Past efforts to create plastic from feathers resulted in products that didnt hold up mechanically or weren't completely water-resistant, said Yangs University of Nebraska colleague Narenda Reddy, who also worked on the project.
To make the new plastic, the researchers started with chicken and turkey feathers that had been cleaned and pulverized into a fine dust. They then added chemicals that made the keratin molecules join together to form long chains -- a process called polymerization. The team presented their work March 24 at a meeting of the American Chemical Society in Anaheim, California.
The plastic they made was stronger than similar materials made from starch or soy proteins, and it stood up to water. Moreover, high temperature treatment of the feathers at the start of the process would blast out any possible contamination, such as from bird flu, according to Reddy.
The new material is a thermoplastic. "We can use heat and melt it to make different products," said Reddy. Heating it to a modest -- for industrial manufacturing -- 170 degrees Celsius allows the plastic to be molded into some desired shape, and it can be melted and remolded many times. Unlike most thermoplastics, which are petroleum-based, chicken-feather plastic uses no fossil fuels, the researchers said.
The feather-based plastic could be used for all kinds of products, from plastic cups and plates to furniture. In addition to making use of feathers that would otherwise end up in landfills, it is highly biodegradable.
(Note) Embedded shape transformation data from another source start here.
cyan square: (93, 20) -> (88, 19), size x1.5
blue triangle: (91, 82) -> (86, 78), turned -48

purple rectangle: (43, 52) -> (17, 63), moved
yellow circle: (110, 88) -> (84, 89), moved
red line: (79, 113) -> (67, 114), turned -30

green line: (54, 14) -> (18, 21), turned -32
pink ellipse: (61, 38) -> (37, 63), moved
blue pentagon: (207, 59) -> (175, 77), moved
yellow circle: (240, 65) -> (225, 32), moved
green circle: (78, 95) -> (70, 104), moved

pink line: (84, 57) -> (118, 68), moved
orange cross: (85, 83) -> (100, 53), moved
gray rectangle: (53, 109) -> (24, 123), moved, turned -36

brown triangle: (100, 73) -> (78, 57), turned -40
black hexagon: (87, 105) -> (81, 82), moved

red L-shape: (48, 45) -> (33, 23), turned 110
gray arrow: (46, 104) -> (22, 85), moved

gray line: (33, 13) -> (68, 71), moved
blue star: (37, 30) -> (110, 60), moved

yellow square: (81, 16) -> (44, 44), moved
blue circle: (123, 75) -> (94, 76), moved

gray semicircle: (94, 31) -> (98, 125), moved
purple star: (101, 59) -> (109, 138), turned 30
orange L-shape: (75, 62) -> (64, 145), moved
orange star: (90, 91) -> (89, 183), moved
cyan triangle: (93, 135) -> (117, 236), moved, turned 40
This and other new sources of plastic may signal a shift in the way people think about packaging, said Walter Schmidt, a scientist with the Department of Agricultures Agricultural Research Service in Beltsville, Md., who works on making a different kind of plastic from feathers. "With foods, almost everyone understands half-life and shelf-life. No one expects milk in the fridge to be good three months after purchase."
Yet we rarely think of packaging in the same way, said Schmidt. "Stuff floats around in the ocean [or] is mixed in landfills that stay there for generations. A far better solution is to make less mess in the first place and to have that material naturally recycle in a reasonable amount of time." Although feathers are known to be tough, he added, there are no archeological sites containing reservoirs of feathers, showing that they break down over time.
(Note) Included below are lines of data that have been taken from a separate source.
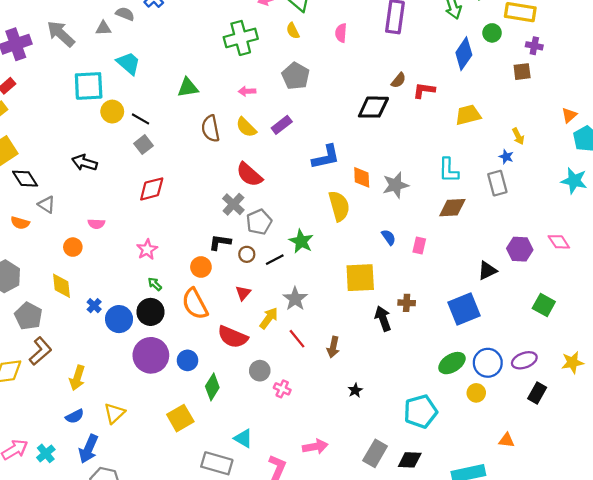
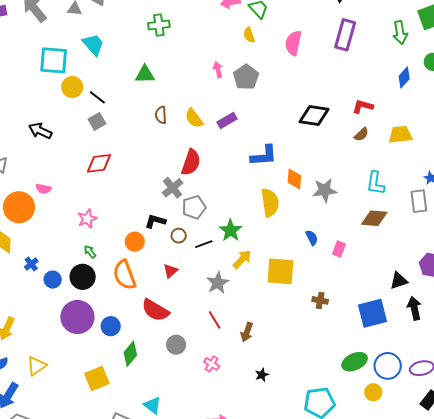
pink semicircle: (341, 33) -> (293, 43), size x1.4
green cross: (241, 38) -> (159, 25), moved, size x0.7
blue diamond: (464, 54) -> (404, 77), size x0.7
brown semicircle: (398, 80) -> (361, 134), moved
pink arrow: (247, 91) -> (218, 70), moved, turned 70
brown semicircle: (211, 129) -> (161, 115), size x0.7
red semicircle: (249, 175) -> (191, 162), turned -120
orange circle: (73, 247) -> (19, 207), size x1.8
yellow arrow: (269, 318) -> (242, 259), moved
blue circle: (119, 319) -> (53, 280), size x0.7
black arrow: (383, 319) -> (414, 308), moved
pink cross: (282, 389) -> (212, 364), moved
The usefulness of any biopolymer, like the feather plastic, depends on the cost and versatility of the end product, said Schmidt, adding that when the price of oil increases, bio-alternatives become more attractive.
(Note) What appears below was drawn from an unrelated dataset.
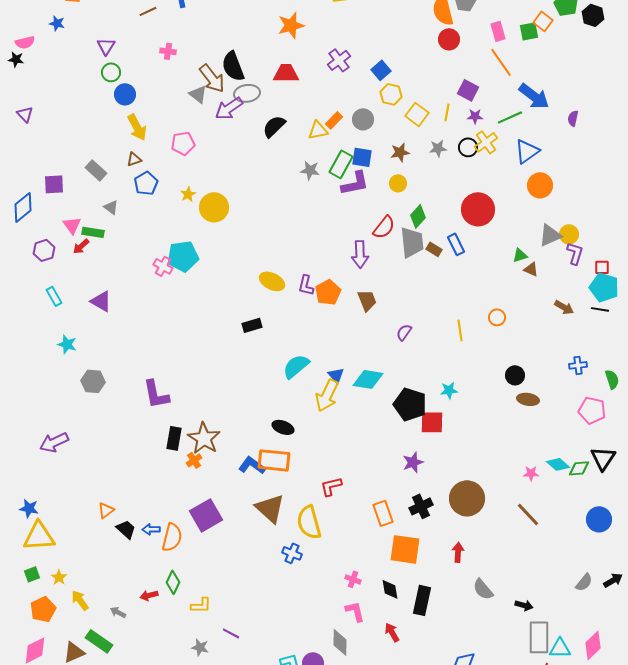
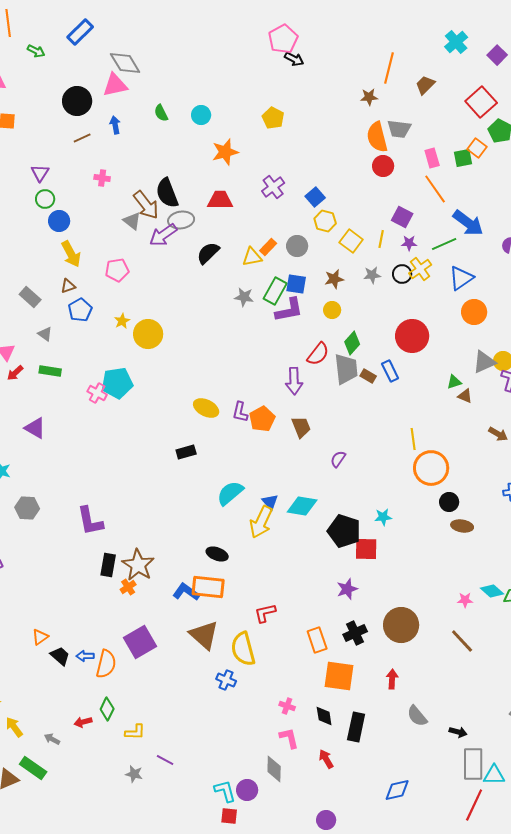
green rectangle: (93, 232) -> (50, 371), moved
orange circle: (497, 317) -> (431, 468), moved, size x2.0
yellow line: (460, 330) -> (413, 439), moved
As concerns over the environment and shortages of raw materials grow, creative thinking about waste products takes on greater importance. "Think of a Styrofoam coffee cup," said Schmidt. "It is used for maybe 10-15 minutes and discarded; one can dig up a Styrofoam cup from a landfill 200 years from now, wash it out, and reuse it. This is an example of a lousy design." A better design is an ice cream cone: "The container lasts a little longer than the ice cream in it."
Although more work is needed to bring the new plastic into large-scale production, chicken feathers could soon be moving from the coop to the cup.